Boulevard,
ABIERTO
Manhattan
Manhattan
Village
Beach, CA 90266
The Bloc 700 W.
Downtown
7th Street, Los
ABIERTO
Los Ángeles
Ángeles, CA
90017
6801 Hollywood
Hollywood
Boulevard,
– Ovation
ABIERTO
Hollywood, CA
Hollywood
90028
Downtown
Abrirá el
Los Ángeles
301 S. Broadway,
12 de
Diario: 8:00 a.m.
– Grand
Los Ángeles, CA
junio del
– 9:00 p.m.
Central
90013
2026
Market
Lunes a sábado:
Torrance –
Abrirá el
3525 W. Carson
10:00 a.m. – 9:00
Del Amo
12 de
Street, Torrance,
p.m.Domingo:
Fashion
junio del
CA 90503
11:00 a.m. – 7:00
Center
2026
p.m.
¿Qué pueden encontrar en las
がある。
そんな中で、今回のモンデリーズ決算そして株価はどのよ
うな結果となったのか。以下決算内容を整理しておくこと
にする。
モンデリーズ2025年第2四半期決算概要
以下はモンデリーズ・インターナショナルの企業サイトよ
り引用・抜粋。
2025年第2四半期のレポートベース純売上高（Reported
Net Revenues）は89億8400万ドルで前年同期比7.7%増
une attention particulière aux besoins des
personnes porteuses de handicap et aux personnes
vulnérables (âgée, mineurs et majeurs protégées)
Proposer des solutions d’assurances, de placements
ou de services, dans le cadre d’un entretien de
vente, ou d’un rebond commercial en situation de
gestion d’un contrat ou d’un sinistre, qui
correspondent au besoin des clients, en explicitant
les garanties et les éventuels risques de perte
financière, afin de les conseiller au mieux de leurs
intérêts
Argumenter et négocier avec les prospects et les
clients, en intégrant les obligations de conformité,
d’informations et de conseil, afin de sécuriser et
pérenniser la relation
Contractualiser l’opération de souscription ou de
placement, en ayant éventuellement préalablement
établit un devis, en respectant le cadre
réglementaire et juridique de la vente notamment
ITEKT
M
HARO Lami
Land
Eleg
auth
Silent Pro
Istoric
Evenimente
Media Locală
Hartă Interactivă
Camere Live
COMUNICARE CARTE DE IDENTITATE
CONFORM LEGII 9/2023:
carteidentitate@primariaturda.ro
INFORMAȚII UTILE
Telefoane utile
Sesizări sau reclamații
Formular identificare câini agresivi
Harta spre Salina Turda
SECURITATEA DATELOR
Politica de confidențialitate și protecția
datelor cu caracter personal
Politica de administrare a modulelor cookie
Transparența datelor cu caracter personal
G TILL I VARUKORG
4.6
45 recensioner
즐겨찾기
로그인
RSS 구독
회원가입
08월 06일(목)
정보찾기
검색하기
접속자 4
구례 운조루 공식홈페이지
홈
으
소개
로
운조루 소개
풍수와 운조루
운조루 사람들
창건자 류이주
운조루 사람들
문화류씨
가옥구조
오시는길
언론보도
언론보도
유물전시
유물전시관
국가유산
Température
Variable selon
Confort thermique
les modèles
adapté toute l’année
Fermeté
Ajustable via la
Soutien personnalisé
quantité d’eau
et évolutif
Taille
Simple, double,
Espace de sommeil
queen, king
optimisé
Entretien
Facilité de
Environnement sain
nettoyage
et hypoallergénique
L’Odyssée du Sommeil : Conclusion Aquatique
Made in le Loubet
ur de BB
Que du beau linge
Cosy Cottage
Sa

* * *

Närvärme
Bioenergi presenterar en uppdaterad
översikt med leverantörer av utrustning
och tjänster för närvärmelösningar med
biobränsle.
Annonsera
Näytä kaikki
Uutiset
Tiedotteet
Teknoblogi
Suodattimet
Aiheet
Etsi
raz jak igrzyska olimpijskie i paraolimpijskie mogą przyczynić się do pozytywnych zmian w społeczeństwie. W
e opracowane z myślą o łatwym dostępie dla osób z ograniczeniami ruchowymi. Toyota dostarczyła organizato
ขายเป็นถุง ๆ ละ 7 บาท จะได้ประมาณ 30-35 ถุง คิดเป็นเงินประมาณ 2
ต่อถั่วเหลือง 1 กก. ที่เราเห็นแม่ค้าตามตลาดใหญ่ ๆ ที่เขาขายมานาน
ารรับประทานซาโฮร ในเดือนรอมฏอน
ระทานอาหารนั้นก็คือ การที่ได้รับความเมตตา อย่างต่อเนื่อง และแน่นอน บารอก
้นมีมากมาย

» **Problem to work on**
Of the lines above, show those in which "personal" appears.

» **Task response**
datelor cu caracter personal
Transparența datelor cu caracter personal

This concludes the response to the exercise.